The Prince now turned sharply to Captain Royston, and at once informed him that he was chosen for a service of great secrecy. "And I believe, sir," said His Highness, "that I have chosen well. For I know you, Captain Royston, to be a brave man, a bold horseman, and acquainted with this countryside, and believe you a gentleman of honor."

His Highness here pausing as one that asks a question, Captain Royston said very simply that the last head of His Highness's opinion was as true as the two former, as he would know if he saw fit to use him in a matter of delicacy.

On which the Prince continued: "I do not doubt, Captain Royston, that something at least of the difficulty of my position in this disturbed country has been long clear to you. Victory in a pitched field over a proud and unconquered people, to whom I come as a friend invited, will hurt my cause no less than defeat.

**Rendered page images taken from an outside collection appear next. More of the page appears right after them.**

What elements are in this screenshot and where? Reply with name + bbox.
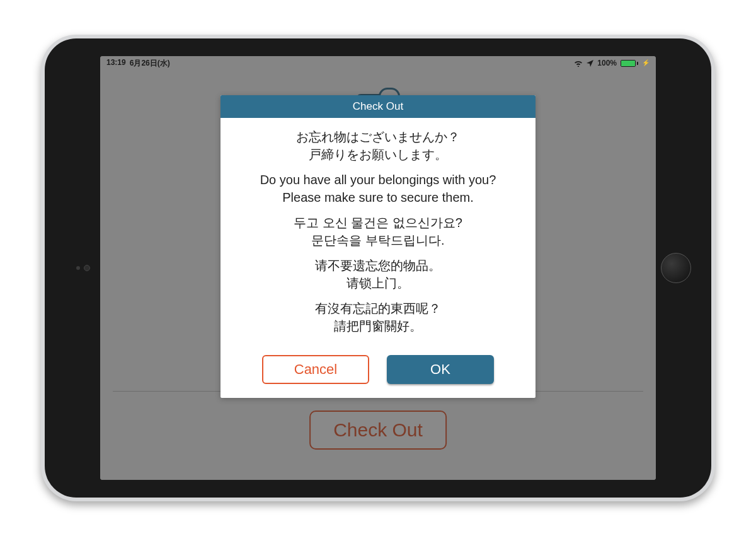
stage: Check Out 13:19 6月26日(水): [0, 0, 756, 536]
modal-message-ja: お忘れ物はございませんか？ 戸締りをお願いします。: [233, 128, 523, 163]
checkout-modal: Check Out お忘れ物はございませんか？ 戸締りをお願いします。 Do y…: [220, 95, 536, 398]
ipad-frame-body: Check Out 13:19 6月26日(水): [45, 38, 711, 498]
home-button[interactable]: [661, 253, 691, 283]
status-time: 13:19: [106, 58, 126, 69]
ipad-frame-outer: Check Out 13:19 6月26日(水): [41, 35, 715, 501]
status-date: 6月26日(水): [130, 58, 170, 69]
modal-message-zh-cn: 请不要遗忘您的物品。 请锁上门。: [233, 257, 523, 292]
cancel-button[interactable]: Cancel: [262, 355, 369, 384]
battery-icon: [621, 60, 638, 67]
battery-percent: 100%: [597, 59, 617, 67]
modal-title: Check Out: [220, 95, 536, 118]
modal-message-en: Do you have all your belongings with you…: [233, 171, 523, 206]
modal-message-zh-tw: 有沒有忘記的東西呢？ 請把門窗關好。: [233, 300, 523, 335]
modal-actions: Cancel OK: [220, 347, 536, 398]
charging-icon: ⚡: [642, 60, 650, 66]
modal-body: お忘れ物はございませんか？ 戸締りをお願いします。 Do you have al…: [220, 118, 536, 347]
modal-message-ko: 두고 오신 물건은 없으신가요? 문단속을 부탁드립니다.: [233, 214, 523, 249]
ok-button[interactable]: OK: [387, 355, 494, 384]
status-bar: 13:19 6月26日(水) 100%: [100, 56, 656, 70]
wifi-icon: [574, 60, 583, 67]
location-icon: [587, 60, 593, 67]
screen: Check Out 13:19 6月26日(水): [100, 56, 656, 480]
front-camera: [76, 265, 90, 271]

It is not every man that will act as this old Sir Michael Drayton, who, his mind once determined, is eager to take risk among the first." And here, perceiving the pleasure in Captain Royston's countenance to hear his old friend thus singled out for praise, His Highness enquired did he know that gentleman, and, being answered eagerly that he did, cast upon Mr. Bentinck a little glance of triumph, as a man looks who says, "I told you so." Then, "You have friends of the best, Captain," he continued. "And as it is not given to all to act with the courage of your friend, while there is scarce one but wishes me success in some measure, 't is a plain duty laid upon me to use all means to draw them to me, and so secure a peaceful issue. I have this night received a letter from one high in King James's favor, ennobled by his master, and holding in his army high rank, while he also exercises through his wife much influence upon our sister, the Princess Anne; and so, indirectly, upon her uncles, my Lords Clarendon and Rochester, her cousin-german, Viscount Cornbury—and—and—is it possible," he added, with an odd smile, "that I forget her husband, Prince George of Denmark? Now, in this letter," said His Highness, tapping upon the table with a paper he held folded in his hand, "in which there is much of his attachment to the Protestant religion, but more between the lines, as I read it, of the high price he would have for a firm continuance in that faith, this noble officer proposes coming to terms with us. We shall doubtless have him sooner or later, but sooner is my purpose, for the sake of his following. He has left the royal army, now stationed at Salisbury, and while his escort in two divisions, each of which supposes my Lord C—— to be with the other, is on the way to the capital, he himself with one companion has by this," said the Prince, glancing at the clock, "with forced riding, reached the town of Sherborne, where, under the style of 'Captain Jennings,' he will lie this night at 'The King's Head.' How far, Captain Royston, is this town of Sherborne from our present position?"